Obudzily mnie zimne delikatne jak piorko musniecia o moj brzuch. Uchylilam oczy, Artur trzymal mnie rekami za biodra i calowal moj brzuch, po ktorym przechodzily dreszcze. Jak tylko skapnal sie ze juz nie spie podciagnal sie wyzej pocalowal mnie w usta przygryzajac moja warge.Odchylil sie do tylu i spojrzal mi gleboko w oczy gladzac reka po nagim biodrze.
-Ale ja mam szczescie - powiedzial, a ja tylko sie usmiechnelam.
Moglabyn tak budzic sie codziennie rano. Moze to jest jakis pomysl, zeby sprobowac razem zamieszkac. To nie byla taka tam pierwsza lepsza decyzja, ale w tamtym momencie chyba nie myslalam logicznie.
-Zgadzam sie - powiedzialam nagle, dopiero potem skapnelam sie jak to zabrzmial, wiec dopelnilam- zamieszkam z toba.

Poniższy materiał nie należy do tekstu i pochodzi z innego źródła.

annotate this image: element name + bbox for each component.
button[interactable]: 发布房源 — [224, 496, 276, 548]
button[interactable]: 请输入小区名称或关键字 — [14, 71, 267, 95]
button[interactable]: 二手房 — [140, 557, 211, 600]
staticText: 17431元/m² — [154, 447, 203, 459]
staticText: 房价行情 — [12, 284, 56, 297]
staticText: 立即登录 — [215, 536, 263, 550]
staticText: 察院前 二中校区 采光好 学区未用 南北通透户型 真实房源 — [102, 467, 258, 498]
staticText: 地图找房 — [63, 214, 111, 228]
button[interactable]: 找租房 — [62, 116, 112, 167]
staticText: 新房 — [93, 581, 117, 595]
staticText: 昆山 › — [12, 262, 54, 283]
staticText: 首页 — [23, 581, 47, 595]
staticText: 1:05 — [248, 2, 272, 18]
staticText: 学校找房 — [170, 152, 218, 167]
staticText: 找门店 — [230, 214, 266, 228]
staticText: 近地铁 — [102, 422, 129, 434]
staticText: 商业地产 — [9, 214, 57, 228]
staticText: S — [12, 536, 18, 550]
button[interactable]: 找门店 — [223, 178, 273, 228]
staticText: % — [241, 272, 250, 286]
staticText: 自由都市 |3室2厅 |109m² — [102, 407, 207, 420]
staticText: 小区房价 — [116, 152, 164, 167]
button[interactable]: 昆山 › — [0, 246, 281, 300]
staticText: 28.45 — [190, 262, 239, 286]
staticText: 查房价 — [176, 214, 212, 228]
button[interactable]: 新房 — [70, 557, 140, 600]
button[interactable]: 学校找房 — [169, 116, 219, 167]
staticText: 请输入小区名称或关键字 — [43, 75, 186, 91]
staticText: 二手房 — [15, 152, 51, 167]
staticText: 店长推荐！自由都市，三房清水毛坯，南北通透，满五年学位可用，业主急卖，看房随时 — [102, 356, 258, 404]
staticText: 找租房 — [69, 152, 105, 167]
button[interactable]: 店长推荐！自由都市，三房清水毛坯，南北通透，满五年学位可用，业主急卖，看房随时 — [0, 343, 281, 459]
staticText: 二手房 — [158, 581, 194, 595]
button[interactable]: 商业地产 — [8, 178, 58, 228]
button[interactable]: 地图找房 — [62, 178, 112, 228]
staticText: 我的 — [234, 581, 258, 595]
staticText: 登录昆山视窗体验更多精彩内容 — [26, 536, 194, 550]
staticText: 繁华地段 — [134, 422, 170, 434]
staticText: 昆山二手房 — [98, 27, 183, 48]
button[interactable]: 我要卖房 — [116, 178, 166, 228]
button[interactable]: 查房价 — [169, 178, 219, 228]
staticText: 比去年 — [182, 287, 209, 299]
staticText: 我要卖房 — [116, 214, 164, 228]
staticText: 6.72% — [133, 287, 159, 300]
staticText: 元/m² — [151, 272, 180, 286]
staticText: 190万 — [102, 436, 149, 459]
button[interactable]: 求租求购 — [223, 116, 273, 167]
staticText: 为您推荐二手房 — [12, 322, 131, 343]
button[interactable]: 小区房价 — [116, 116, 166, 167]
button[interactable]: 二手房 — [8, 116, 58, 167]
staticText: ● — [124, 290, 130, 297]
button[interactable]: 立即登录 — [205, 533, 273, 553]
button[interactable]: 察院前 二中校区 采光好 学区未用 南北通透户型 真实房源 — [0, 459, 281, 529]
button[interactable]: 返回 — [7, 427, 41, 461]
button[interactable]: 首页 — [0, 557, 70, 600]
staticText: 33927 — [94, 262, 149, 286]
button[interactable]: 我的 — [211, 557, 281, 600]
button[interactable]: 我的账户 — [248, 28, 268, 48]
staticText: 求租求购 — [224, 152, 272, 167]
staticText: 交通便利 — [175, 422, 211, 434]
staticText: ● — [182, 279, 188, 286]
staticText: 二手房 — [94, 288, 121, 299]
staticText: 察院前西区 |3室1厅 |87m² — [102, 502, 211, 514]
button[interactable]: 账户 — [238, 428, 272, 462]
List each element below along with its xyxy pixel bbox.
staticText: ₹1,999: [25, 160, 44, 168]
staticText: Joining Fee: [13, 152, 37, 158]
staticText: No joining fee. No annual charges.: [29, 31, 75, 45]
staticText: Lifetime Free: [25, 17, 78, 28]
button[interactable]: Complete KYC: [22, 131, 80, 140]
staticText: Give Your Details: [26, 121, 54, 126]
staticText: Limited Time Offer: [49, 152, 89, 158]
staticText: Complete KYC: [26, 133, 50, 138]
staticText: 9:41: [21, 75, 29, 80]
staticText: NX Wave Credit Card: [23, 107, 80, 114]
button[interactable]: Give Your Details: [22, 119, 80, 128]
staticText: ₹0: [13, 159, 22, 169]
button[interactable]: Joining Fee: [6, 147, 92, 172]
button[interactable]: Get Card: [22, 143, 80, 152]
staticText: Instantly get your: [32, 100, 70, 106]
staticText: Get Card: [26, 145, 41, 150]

Na jego twarzy pojawil sie wielki usmiech i z niepochamowana radoscia rzucil sie na mnie i mocno mnie przytulil.
Moja mama nie byla przekonana co do mojej dezyzji, ale bylam juz dorosla i mialam prawo zdobywac nowe doswiadczenia. Nie zabraniala mi nawet, pomagala sie pakowac. Mimo wszystko lubila Artura i chyba chciala mu ponownie zaufac.
Spakowalam ostatnia torbe do wielkiego bagaznika mojego chlopaka. Moj samochod zostal u niego na parkingu. Dziwnie sie czulam tak po prostu zostawiajac moj ukochany domek. Mama nie chciala mi oddac Bruna, przyzwyczila sie do niego. Bylo trudno mi sie z nim rozstac, ale nie chcialam jej tak samej zostawiac w pustym domu.
-To co mala swietujemy dzis ? - wyrwal mnie z chwilowego zamyslenia Artur
- Jak to ?
- Zobaczysz - jego tajemnicza mina mnie zanieokoila.
Wjechalismy na gore z winda zapchana moimi rzeczami. Drzwi otworzyly sie a przed nami stalo z dziesiec albo i wiecej naszych znajomych w eleganckich ale nie za bardzo strojach z roznymi kieliszkami w reku. Bylam zaskoczona, mialam.na sobie zwykly dres i luzna koszulke, zeby bylo mi wygodnie sie pakowac, nawet nie mialam makijazu. Przyznam ze bylo mi troszke glupio.
Odwrocilam lekko glowe patrzac na mojego ukochnanego
-Ja cie chyba dzis udusze, przysiegam -powiedzialam tak cicho, zeby tylko on uslyszal
-Trzymam cie za slowo - ohh jak on mnie czasami irytuje.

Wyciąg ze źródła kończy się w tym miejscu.